La raison du dernier rebondissement de cette crise est ce que l’UGTT appelle, dans ses communiqués officiels ainsi que dans les déclarations de ses dirigeants, « l’intransigeance des représentants de l’organisation des employeurs » et leur refus d’accorder une augmentation de salaires aux travailleurs du secteur privé.
Lors de sa réunion avec les cadres syndicaux de la région de Sfax, Belgacem Ayari, le secrétaire général adjoint de l’UGTT en charge du secteur privé, avait résumé, les raisons de cette crise en trois points :
– Primo, la revendication par l’UGTT d’un effet rétroactif de l’augmentation demandée, c’est-à-dire sa prise d’effet à partir de la fin de période pour laquelle avait été prévue l’augmentation précédente, et non pas à partir de la date de signature de l’accord ;
– Secundo, le taux d’augmentation : l’UGTT espère obtenir un taux avec une valeur pécuniaire proche de celle obtenu par les travailleurs de la Fonction publique et du Secteur public, soit entre 50 et 70 dinars tunisiens, ce qui signifie un taux d’augmentation pouvant atteindre 12 % dans certains secteurs ;
– Tertio, la question du taux d’augmentation pour les travailleurs du secteur privé ayant une rémunération supérieure à celle prévue dans les accords en vigueur.
Cette réunion à Sfax avait été organisée pour préparer la grève régionale du 19 novembre.
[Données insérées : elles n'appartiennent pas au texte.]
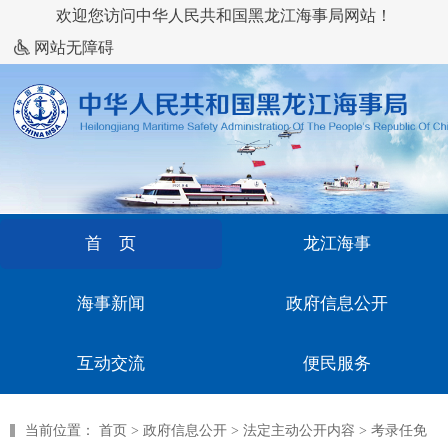
欢迎您访问中华人民共和国黑龙江海事局网站！
网站无障碍
首 页
龙江海事
海事新闻
政府信息公开
互动交流
便民服务
当前位置：
首页
>
政府信息公开
>
法定主动公开内容
>
考录任免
Des réunions du même type, supervisées par des membres du Bureau exécutif national de l’UGTT, étaient prévues dans l’ensemble du pays pour préparer les grèves programmées dans les différentes régions. Le calendrier de celles-ci avait été fixé nationalement par le Bureau exécutif élargi du 12 novembre, suite à la Commission administrative nationale du 8 novembre qui avait appelé à organiser une série de grèves en cas d’arrêt du dialogue et de non-aboutissement à un accord.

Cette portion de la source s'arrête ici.